__Brief__: All lines holding the word "Trent" in the listing below need to be copied.

__Material for this task__:
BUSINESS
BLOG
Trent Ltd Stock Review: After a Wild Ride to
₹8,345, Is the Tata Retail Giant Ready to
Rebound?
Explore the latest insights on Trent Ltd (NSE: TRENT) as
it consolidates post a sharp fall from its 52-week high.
...
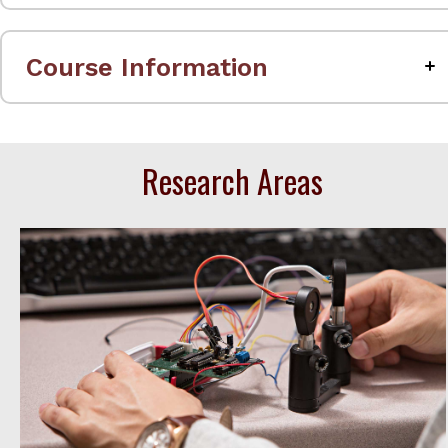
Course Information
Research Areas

__Finished exercise__:
Trent Ltd Stock Review: After a Wild Ride to
Explore the latest insights on Trent Ltd (NSE: TRENT) as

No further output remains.